[[ Data supplied open ]]

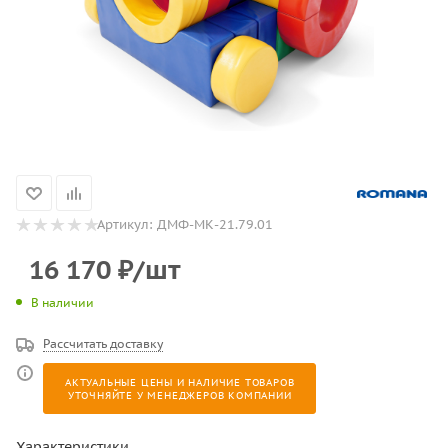
Артикул:
ДМФ-МК-21.79.01
16 170
₽
/шт
В наличии
Рассчитать доставку
АКТУАЛЬНЫЕ ЦЕНЫ И НАЛИЧИЕ ТОВАРОВ
УТОЧНЯЙТЕ У МЕНЕДЖЕРОВ КОМПАНИИ
Характеристики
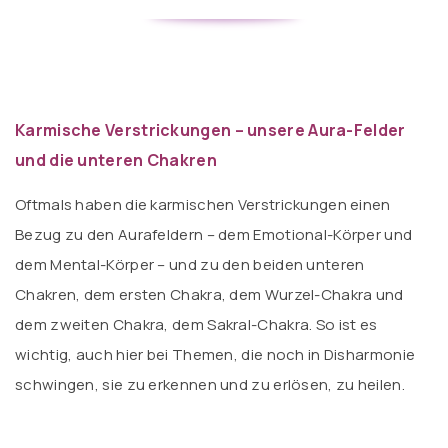
Karmische Verstrickungen – unsere Aura-Felder
und die unteren Chakren
Oftmals haben die karmischen Verstrickungen einen
Bezug zu den Aurafeldern – dem Emotional-Körper und
dem Mental-Körper – und zu den beiden unteren
Chakren, dem ersten Chakra, dem Wurzel-Chakra und
dem zweiten Chakra, dem Sakral-Chakra. So ist es
wichtig, auch hier bei Themen, die noch in Disharmonie
schwingen, sie zu erkennen und zu erlösen, zu heilen.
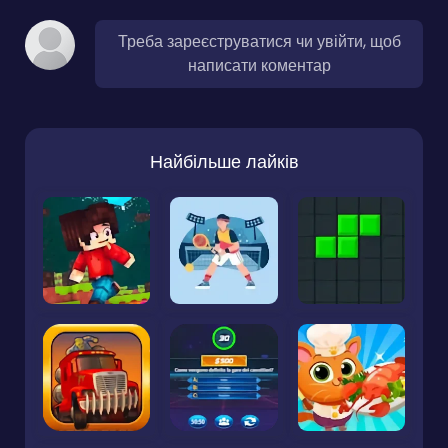
Треба зареєструватися чи увійти, щоб
написати коментар
Найбільше лайків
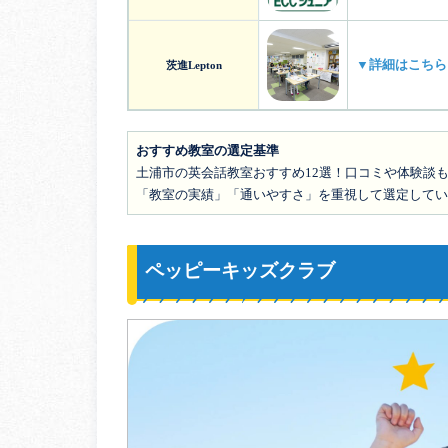
▼詳細はこちら
茨進Lepton
おすすめ教室の選定基準
土浦市の英会話教室おすすめ12選！口コミや体験談も
「教室の実績」「通いやすさ」を重視して選定してい
ペッピーキッズクラブ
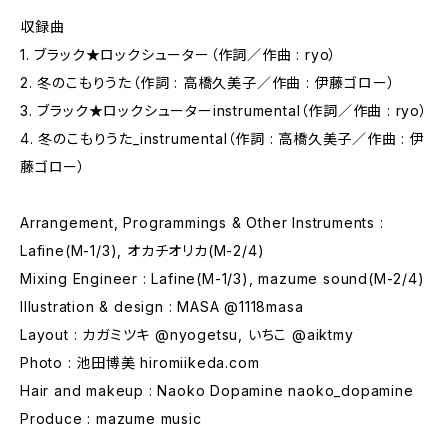
収録曲
1. ブラック★ロックシューター（作詞／作曲 : ryo）
2. 冬のこもりうた（作詞 : 高橋久美子／作曲 : 伊藤ゴロー）
3. ブラック★ロックシューターinstrumental（作詞／作曲 : ryo）
4. 冬のこもりうた_instrumental（作詞 : 高橋久美子／作曲 : 伊
藤ゴロー）
Arrangement, Programmings & Other Instruments :
Lafine(M-1/3), オカチオリカ(M-2/4)
Mixing Engineer : Lafine(M-1/3), mazume sound(M-2/4)
Illustration & design : MASA @1118masa
Layout : カガミツキ @nyogetsu, いちこ @aiktmy
Photo : 池田博美 hiromiikeda.com
Hair and makeup : Naoko Dopamine naoko_dopamine
Produce : mazume music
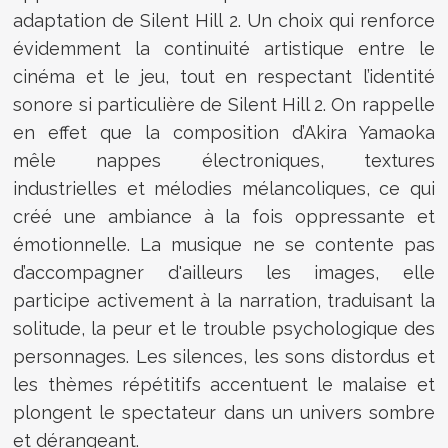
adaptation de Silent Hill 2. Un choix qui renforce
évidemment la continuité artistique entre le
cinéma et le jeu, tout en respectant l’identité
sonore si particulière de Silent Hill 2. On rappelle
en effet que la composition d’Akira Yamaoka
mêle nappes électroniques, textures
industrielles et mélodies mélancoliques, ce qui
créé une ambiance à la fois oppressante et
émotionnelle. La musique ne se contente pas
d’accompagner d'ailleurs les images, elle
participe activement à la narration, traduisant la
solitude, la peur et le trouble psychologique des
personnages. Les silences, les sons distordus et
les thèmes répétitifs accentuent le malaise et
plongent le spectateur dans un univers sombre
et dérangeant.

[[ Data supplied closed ]]

Exercise prompt: Each entry above is to be written out exactly. The pictures stay out.

Solution to this task:
Артикул:
ДМФ-МК-21.79.01
16 170
₽
/шт
В наличии
Рассчитать доставку
АКТУАЛЬНЫЕ ЦЕНЫ И НАЛИЧИЕ ТОВАРОВ
УТОЧНЯЙТЕ У МЕНЕДЖЕРОВ КОМПАНИИ
Характеристики
Karmische Verstrickungen – unsere Aura-Felder
und die unteren Chakren
Oftmals haben die karmischen Verstrickungen einen
Bezug zu den Aurafeldern – dem Emotional-Körper und
dem Mental-Körper – und zu den beiden unteren
Chakren, dem ersten Chakra, dem Wurzel-Chakra und
dem zweiten Chakra, dem Sakral-Chakra. So ist es
wichtig, auch hier bei Themen, die noch in Disharmonie
schwingen, sie zu erkennen und zu erlösen, zu heilen.
Треба зареєструватися чи увійти, щоб
написати коментар
Найбільше лайків
▼詳細はこちら
茨進Lepton
おすすめ教室の選定基準
土浦市の英会話教室おすすめ12選！口コミや体験談も
「教室の実績」「通いやすさ」を重視して選定してい
ペッピーキッズクラブ
収録曲
1. ブラック★ロックシューター（作詞／作曲 : ryo）
2. 冬のこもりうた（作詞 : 高橋久美子／作曲 : 伊藤ゴロー）
3. ブラック★ロックシューターinstrumental（作詞／作曲 : ryo）
4. 冬のこもりうた_instrumental（作詞 : 高橋久美子／作曲 : 伊
藤ゴロー）
Arrangement, Programmings & Other Instruments :
Lafine(M-1/3), オカチオリカ(M-2/4)
Mixing Engineer : Lafine(M-1/3), mazume sound(M-2/4)
Illustration & design : MASA @1118masa
Layout : カガミツキ @nyogetsu, いちこ @aiktmy
Photo : 池田博美 hiromiikeda.com
Hair and makeup : Naoko Dopamine naoko_dopamine
Produce : mazume music
adaptation de Silent Hill 2. Un choix qui renforce
évidemment la continuité artistique entre le
cinéma et le jeu, tout en respectant l’identité
sonore si particulière de Silent Hill 2. On rappelle
en effet que la composition d’Akira Yamaoka
mêle nappes électroniques, textures
industrielles et mélodies mélancoliques, ce qui
créé une ambiance à la fois oppressante et
émotionnelle. La musique ne se contente pas
d’accompagner d'ailleurs les images, elle
participe activement à la narration, traduisant la
solitude, la peur et le trouble psychologique des
personnages. Les silences, les sons distordus et
les thèmes répétitifs accentuent le malaise et
plongent le spectateur dans un univers sombre
et dérangeant.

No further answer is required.